There are two pieces in this morning's papers that go along way towards balancing the one-sided attack on Speaker Silver Silver for his failure to shepherd the mayor's traffic tax through the assembly. The first, an editorial headline in the NY Post makes this telling point: "BLAME MIKE, NOT SHELLY."
The Post goes on to point out that; "We're not shy about bashing Silver; his reputation for putting his own personal interests above those of average New Yorkers is surely well-earned...But in this case, Mayor Bloomberg couldn't sell a flawed plan. Lawmakers couldn't bear to be blamed for what many, particularly in the outer boroughs, saw (with good reason) as a new tax on the middle class. They regarded the fee as an elitist levy on the average Joe and Jane. They failed to trust Mike's vow that revenues would go to mass transit. And they disliked Hizzoner's heavy-handed ways."
Which is what we've been saying all along since we first were asked to lend a hand to the anti-congestion tax coalition-and the tax mantra, honed by McCaffrey and Bearak and hollered from the rooftops by Barrison, was a non-stop message until the final bell tolled on the mayor's scheme. Here's the NY Sun's take in its editorial from yesterday: "Someday a rising Ph.D. student is going to make a name for himself or herself by illuminating the Sheldon Silver story. The way in which he outmaneuvered the mayor on congestion pricing was just a classic. And we say that as an editorial page that was open to the idea when it first began to be mooted and came gradually to understand what the Assembly saw, which is that it was a tax, after all, and an impediment, a restriction on us."
So the theme here is simple: the idea was an elitist tax; and the salesman of the idea was a bumbling billionaire whose haughty demeanor and lack of political skills made him the perfect foil for the speaker. There's an old story told by Tom Lehrer that epitomizes this situation: "My dog was run over the other day, but the driver did it with such skill that the bystanders awarded him both ears and the tail."
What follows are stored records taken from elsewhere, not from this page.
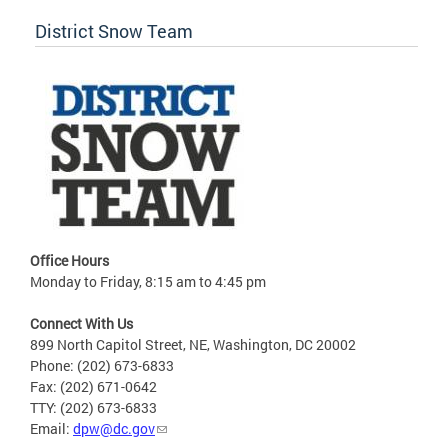
District Snow Team
Office Hours
Monday to Friday, 8:15 am to 4:45 pm
Connect With Us
899 North Capitol Street, NE, Washington, DC 20002
Phone: (202) 673-6833
Fax: (202) 671-0642
TTY: (202) 673-6833
Email:
dpw@dc.gov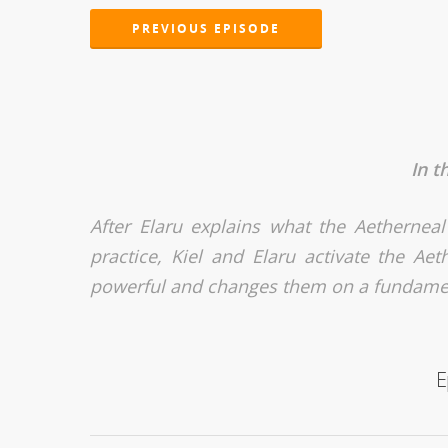
PREVIOUS EPISODE
In t
After Elaru explains what the Aetherneal
practice, Kiel and Elaru activate the Ae
powerful and changes them on a fundamen
E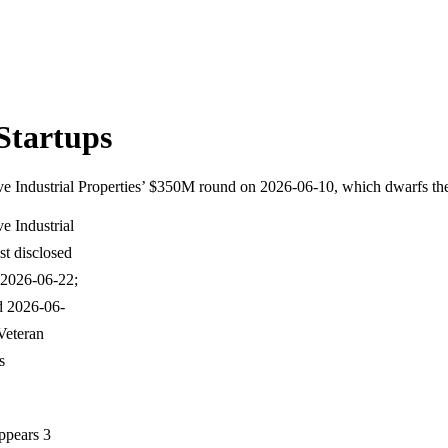
Startups
ve Industrial Properties’ $350M round on 2026-06-10, which dwarfs the
e Industrial
t disclosed
 2026-06-22;
d 2026-06-
Veteran
s
ppears 3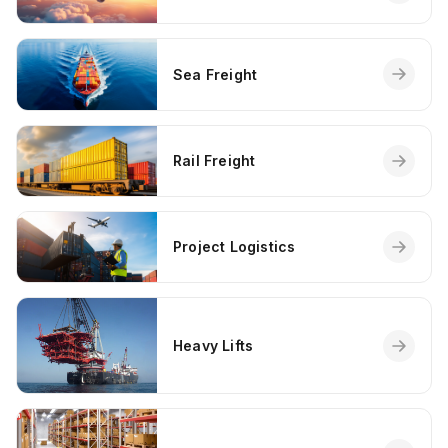
Sea Freight
Rail Freight
Project Logistics
Heavy Lifts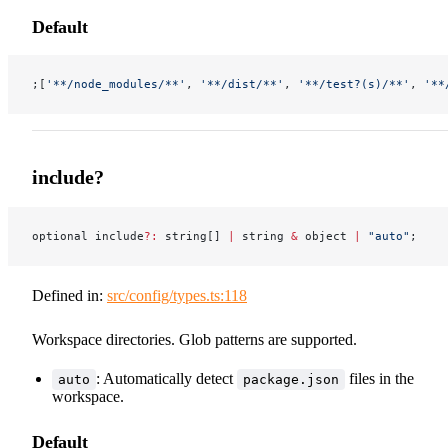
Default
;[
'**/node_modules/**'
, 
'**/dist/**'
, 
'**/test?(s)/**'
, 
'**
include?
optional include
?:
 string[] 
|
 string 
&
 object 
|
 "auto"
;
Defined in:
src/config/types.ts:118
Workspace directories. Glob patterns are supported.
: Automatically detect
files in the
auto
package.json
workspace.
Default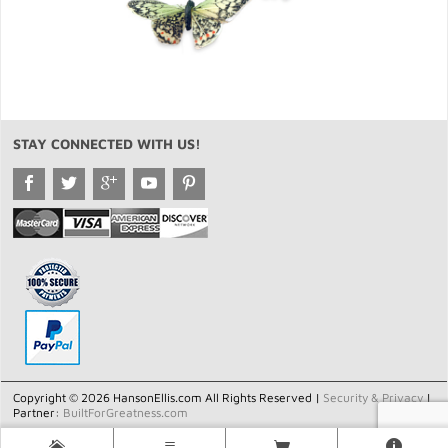
STAY CONNECTED WITH US!
Copyright © 2026 HansonEllis.com All Rights Reserved |
Security & Privacy
|
Partner:
BuiltForGreatness.com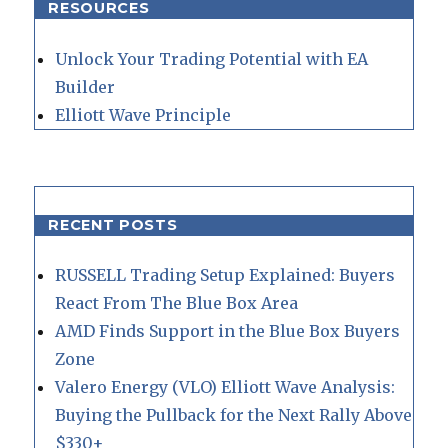
RESOURCES
Unlock Your Trading Potential with EA
Builder
Elliott Wave Principle
RECENT POSTS
RUSSELL Trading Setup Explained: Buyers
React From The Blue Box Area
AMD Finds Support in the Blue Box Buyers
Zone
Valero Energy (VLO) Elliott Wave Analysis:
Buying the Pullback for the Next Rally Above
$330+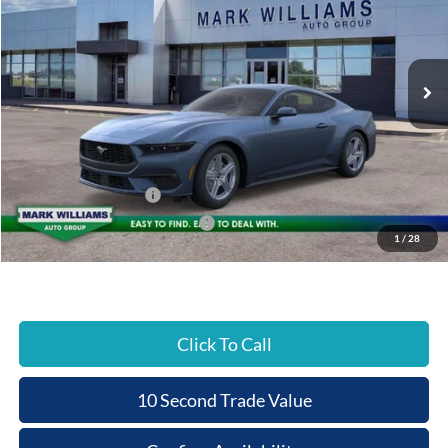
BEECHMONT FORD
SAVINGS
VIN:
1FA6P8TH7T5130750
Stock:
1C26-015
PRICE
Ext.
In Stock
Less
MSRP:
$37,880
Documentation Fee:
+$398
Beechmont Ford Discount:
-$379
Retail Customer Cash
-$1,500
SSE Down Payment Assistance
-$1,000
1
/
28
Beechmont Ford Price:
$35,399
Click To Call
10 Second Trade Value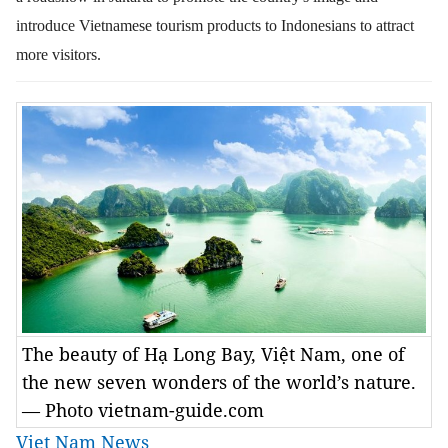
introduce Vietnamese tourism products to Indonesians to attract
more visitors.
The beauty of Hạ Long Bay, Việt Nam, one of
the new seven wonders of the world’s nature.
— Photo vietnam-guide.com
Viet Nam News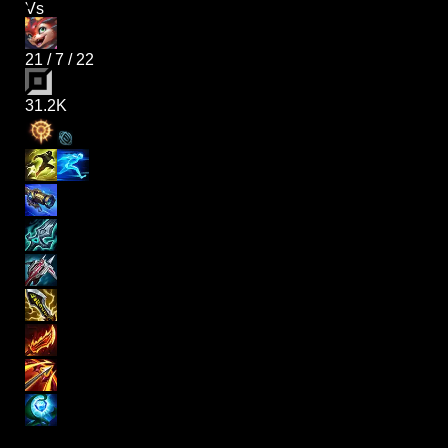
Vs
21
/
7
/
22
31.2K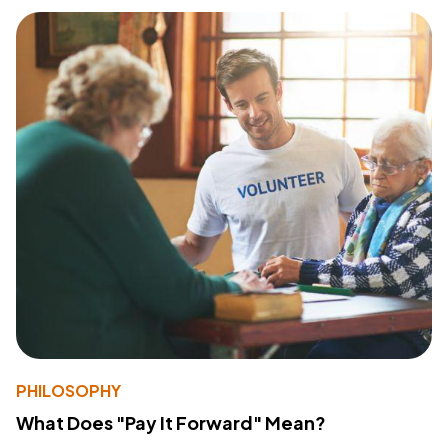
PHILOSOPHY
What Does "Pay It Forward" Mean?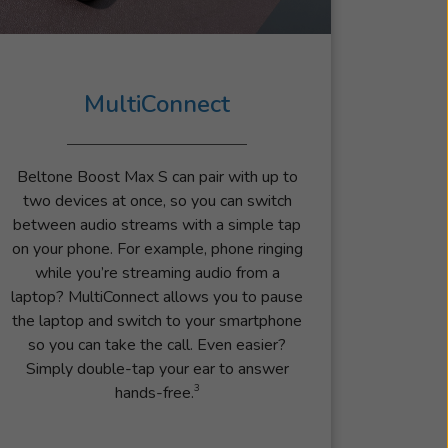
MultiConnect
Beltone Boost Max S can pair with up to
two devices at once, so you can switch
between audio streams with a simple tap
on your phone. For example, phone ringing
while you’re streaming audio from a
laptop? MultiConnect allows you to pause
the laptop and switch to your smartphone
so you can take the call. Even easier?
Simply double-tap your ear to answer
3
hands-free.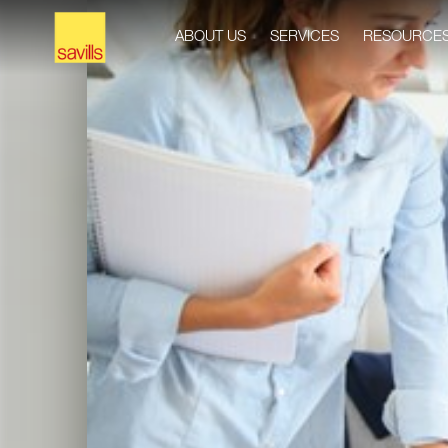
ABOUT US
SERVICES
RESOURCE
The congestion tax was Bloomberg's dog. And the skillful driver was Shelly Silver, someone who should be lionized and not vilified. Which is just what Juan Gonzales does this morning in the NY Daily News: "Shelly Silver of Grand St. on the lower East Side is a New York hero.
If you listen to the ravings of Michael Bloomberg and his powerful friends, Assembly Speaker Silver trampled democracy, promoted pollution and crippled the future of our transit system by killing the mayor's congestion tax. Don't swallow such nonsense. Taxpayers should erect a statue to Silver for standing up - once again - to Bloomberg's relentless bullying and vote-buying."
And Gonzales goes further by pointing out how absurd some critics are for seeing the Silver scenario as somehow undemocratic: "Silver, on the other hand, actually practiced some real democracy. Even though he favored congestion pricing, the speaker carefully listened to each of his members in eight hours of emotional debate in the Assembly's Democratic caucus.
"Everyone had a shot to speak in the debate," said Assemblyman Adriano Espaillat of Washington Heights, a supporter of congestion pricing. "The votes just weren't there. The opposition was overwhelming. What can you do?" "Five weeks ago, I told the mayor's people that between last June and now there was no change - it was still 5 to 1 against," said Assemblyman James Brennan of Brooklyn, another backer of the mayor's plan."
Compare this, as Gonzales does, to the pork barrel horse trading that went on prior to the vote in the city council-an accounting that still needs to be done. And we haven't even seen the bill on the exercise of democracy that went into the purchase of all of the astro turf environmental groups. Here's Gonzales on the mayor: "This is a mayor, for those who have forgotten, who practically bought the state Republican Party's support for congestion pricing with a $500,000 donation earlier this year. He then turned City Hall into "Let's Make a Deal" in an effort to overcome the opposition of City Council members last week to his controversial, $8-per-day tax on cars coming into Manhattan."
Yet the mayor, still in the political fog that he can't seem to escape, sees all of this as unfair and undemocratic, As the Daily News points out elsewhere: "Bloomberg - backer of both the stadium and congestion pricing - was still steaming Tuesday. "I do not think that any one person should decide what is right," he said in Washington. "The results would have been there. It would have passed."
Which part of this statement is sillier? The belief that one man shouldn't be able to make unilateral decisions? Or the supposition that if Silver had brought this to a vote it would have passed? Either one by itself would be a sign of political dementia; but together they make out-of-touch seem like real intimacy.
Speaking of out-of-touch, the final silliness in all of this belongs to the recently escaped figure of Darren Dopp-the man who was last seen sneaking out of the executive mansion before the cave-in. Dopp now works for Pat Lynch and he reacts this morning in Crain's Insider to the idea that his new boss was a loser in all of this: "Lynch spokesman Darren Dopp says: “No one gave it a shot when it was first proposed last year. It got as far as it did because of Pat Lynch Associates.”
That statement's silliness speaks volumes for itself; Lynch wasn't responsible for the loss, everything else is pure spin.